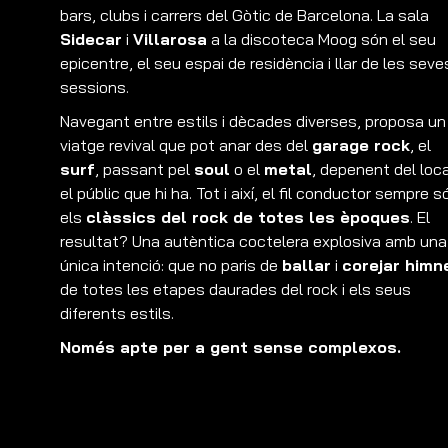
bars, clubs i carrers del Gòtic de Barcelona. La sala
Sidecar
i
Villarosa
a la discoteca Moog són el seu
epicentre, el seu espai de residència i llar de les seve
sessions.
Navegant entre estils i dècades diverses, proposa un
viatge revival que pot anar des del
garage rock
, el
surf
, passant pel
soul
o el
metal
, depenent del loca
el públic que hi ha. Tot i així, el fil conductor sempre s
els
clàssics del rock de totes les èpoques
. El
resultat? Una autèntica coctelera explosiva amb una
única intenció: que no paris de
ballar
i
corejar himn
de totes les etapes daurades del rock i els seus
diferents estils.
Només apte per a gent sense complexos.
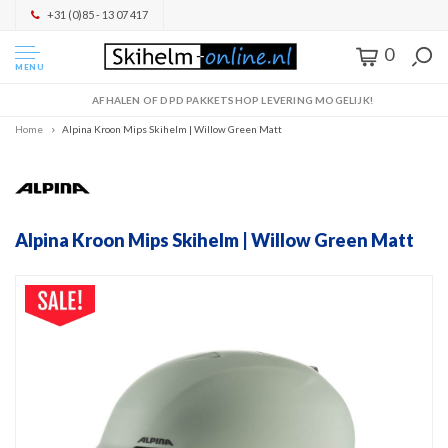
+31 (0)85 - 13 07 417
0
MENU
AFHALEN OF DPD PAKKETSHOP LEVERING MOGELIJK!
Home
Alpina Kroon Mips Skihelm | Willow Green Matt
Alpina Kroon Mips Skihelm | Willow Green Matt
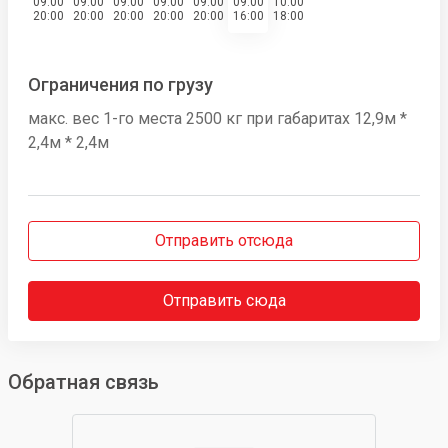
09:00
09:00
09:00
09:00
09:00
09:00
10:00
20:00
20:00
20:00
20:00
20:00
16:00
18:00
Ограничения по грузу
макс. вес 1-го места 2500 кг при габаритах 12,9м *
2,4м * 2,4м
Отправить отсюда
Отправить сюда
Обратная связь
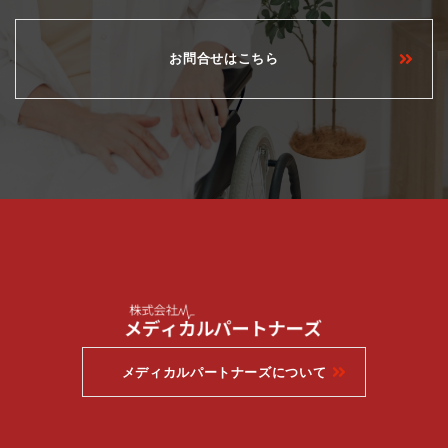
お問合せはこちら
メディカルパートナーズについて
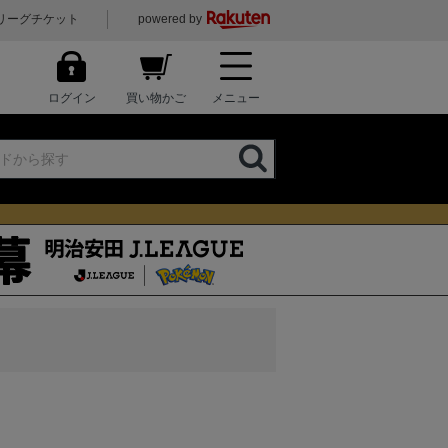
リーグチケット
powered by
ログイン
買い物かご
メニュー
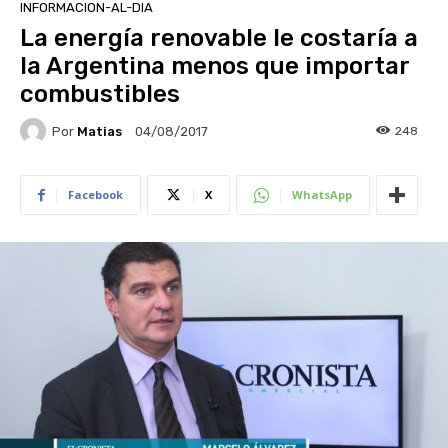
INFORMACION-AL-DIA
La energía renovable le costaría a
la Argentina menos que importar
combustibles
Por
Matias
248
04/08/2017
Facebook
X
WhatsApp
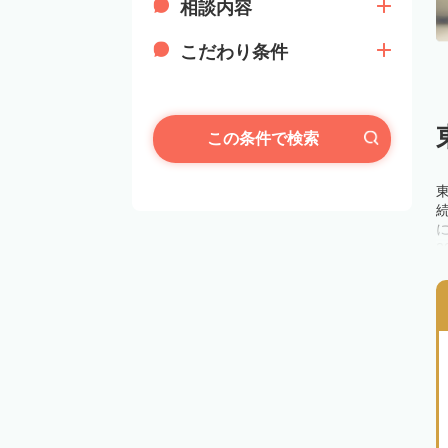
相談内容
こだわり条件
この条件で検索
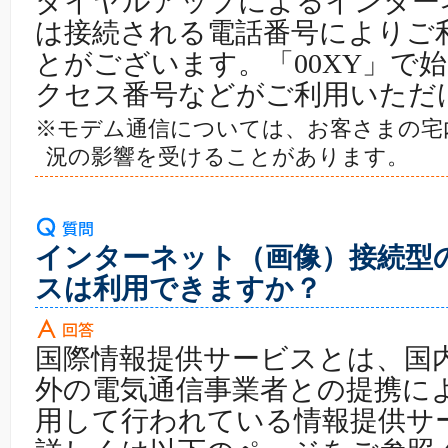
ダイヤルアップによるインター
は接続される電話番号によりご
とがございます。「00XY」で
クセス番号などがご利用いただ
※モデム通信については、お客さまの宅
況の影響を受けることがあります。
インターネット（画像）接続型
スは利用できますか？
国際情報提供サービスとは、国
外の電気通信事業者との提携に
用して行われている情報提供サ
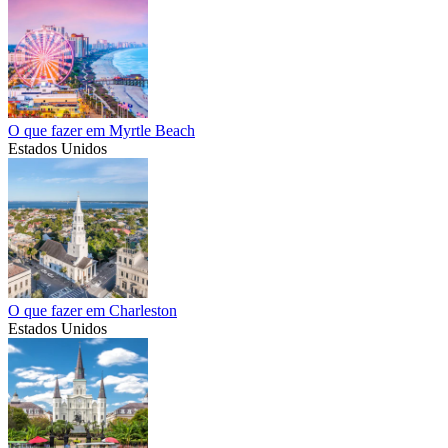
O que fazer em Myrtle Beach
Estados Unidos
O que fazer em Charleston
Estados Unidos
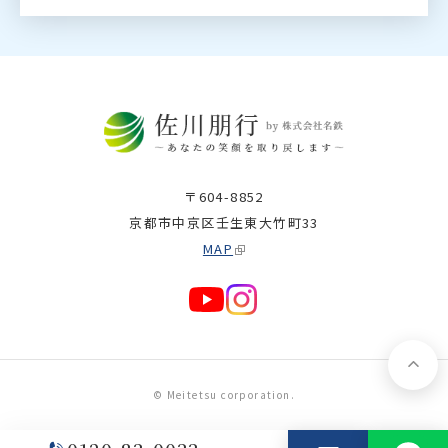
〒604-8852
京都市中京区壬生東大竹町33
MAP
© Meitetsu corporation.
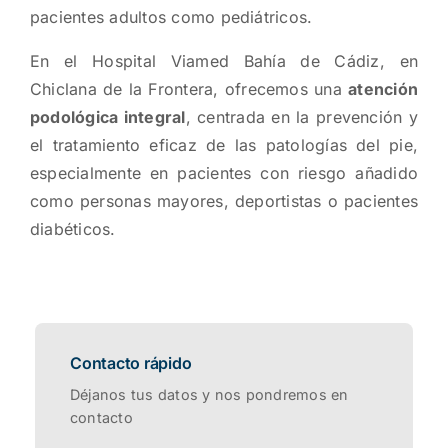
pacientes adultos como pediátricos.
En el Hospital Viamed Bahía de Cádiz, en
Chiclana de la Frontera, ofrecemos una
atención
podológica integral
, centrada en la prevención y
el tratamiento eficaz de las patologías del pie,
especialmente en pacientes con riesgo añadido
como personas mayores, deportistas o pacientes
diabéticos.
Contacto rápido
Déjanos tus datos y nos pondremos en
contacto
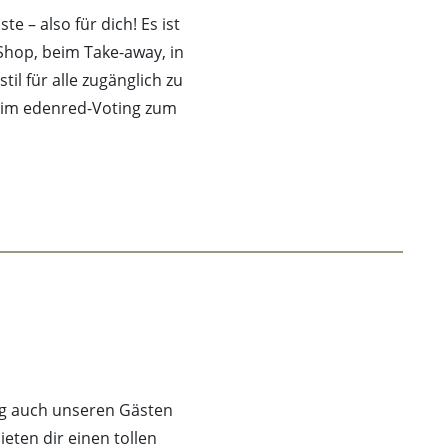
e – also für dich! Es ist
Shop, beim Take-away, in
 für alle zugänglich zu
beim edenred-Voting zum
ng auch unseren Gästen
eten dir einen tollen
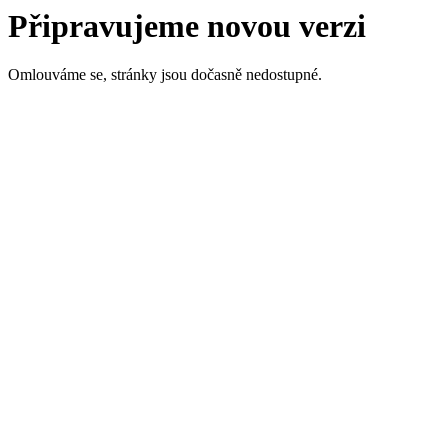
Připravujeme novou verzi
Omlouváme se, stránky jsou dočasně nedostupné.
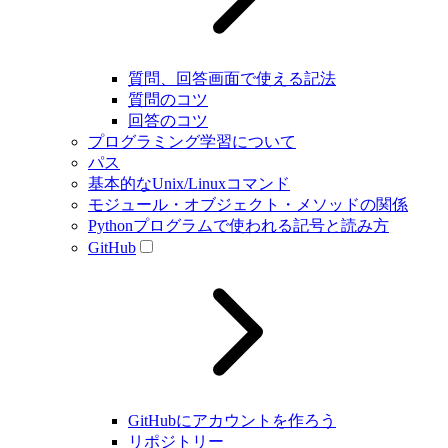
質問、回答画面で使える記法
質問のコツ
回答のコツ
プログラミング学習について
パス
基本的なUnix/Linuxコマンド
モジュール・オブジェクト・メソッドの関係
Pythonプログラムで使われる記号と読み方
GitHub
GitHubにアカウントを作ろう
リポジトリー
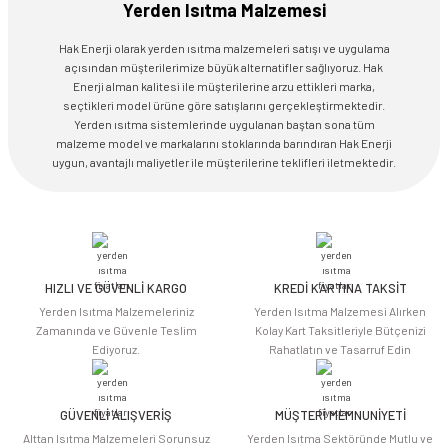
Yerden Isıtma Malzemesi
Hak Enerji olarak yerden ısıtma malzemeleri satışı ve uygulama
açısından müşterilerimize büyük alternatifler sağlıyoruz. Hak
Enerji alman kalitesi ile müşterilerine arzu ettikleri marka,
seçtikleri model ürüne göre satışlarını gerçekleştirmektedir.
Yerden ısıtma sistemlerinde uygulanan baştan sona tüm
malzeme model ve markalarını stoklarında barındıran Hak Enerji
uygun, avantajlı maliyetler ile müşterilerine teklifleri iletmektedir.
HIZLI VE GÜVENLİ KARGO
KREDİ KARTINA TAKSİT
Yerden Isıtma Malzemeleriniz
Yerden Isıtma Malzemesi Alırken
Zamanında ve Güvenle Teslim
Kolay Kart Taksitleriyle Bütçenizi
Ediyoruz.
Rahatlatın ve Tasarruf Edin
GÜVENLİ ALIŞVERİŞ
MÜŞTERİ MEMNUNİYETİ
Alttan Isıtma Malzemeleri Sorunsuz
Yerden Isıtma Sektöründe Mutlu ve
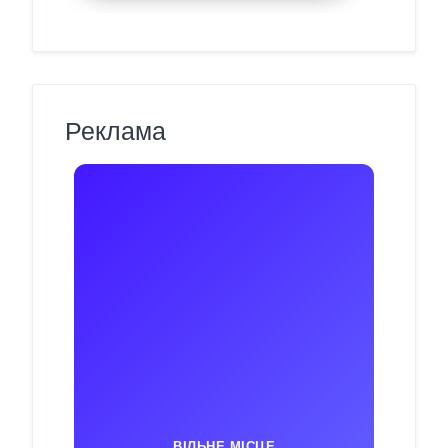
Реклама
ВІЛЬНЕ МІСЦЕ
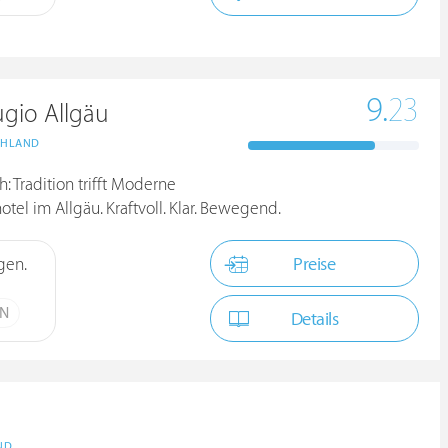
9.
23
gio Allgäu
CHLAND
: Tradition trifft Moderne
tel im Allgäu. Kraftvoll. Klar. Bewegend.
Preise
gen.
ÜN
Details
ND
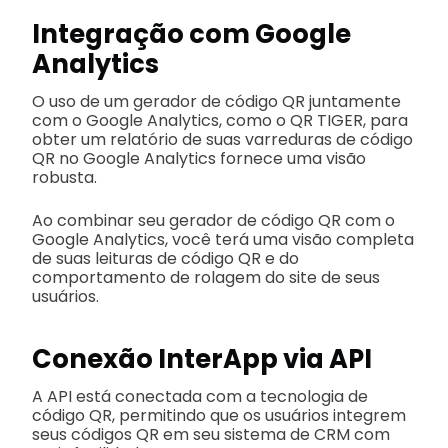
Integração com Google
Analytics
O uso de um gerador de código QR juntamente
com o Google Analytics, como o QR TIGER, para
obter um relatório de suas varreduras de código
QR no Google Analytics fornece uma visão
robusta.
Ao combinar seu gerador de código QR com o
Google Analytics, você terá uma visão completa
de suas leituras de código QR e do
comportamento de rolagem do site de seus
usuários.
Conexão InterApp via API
A API está conectada com a tecnologia de
código QR, permitindo que os usuários integrem
seus códigos QR em seu sistema de CRM com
----
= WORK REQUEST =
What you give back should be the lines from the one with "com o Google Analytics, como o QR TIGER, para" to the end of the data, copied exactly, both ends included.

= OUTPUT FOR THIS EXERCISE =
com o Google Analytics, como o QR TIGER, para
obter um relatório de suas varreduras de código
QR no Google Analytics fornece uma visão
robusta.
Ao combinar seu gerador de código QR com o
Google Analytics, você terá uma visão completa
de suas leituras de código QR e do
comportamento de rolagem do site de seus
usuários.
Conexão InterApp via API
A API está conectada com a tecnologia de
código QR, permitindo que os usuários integrem
seus códigos QR em seu sistema de CRM com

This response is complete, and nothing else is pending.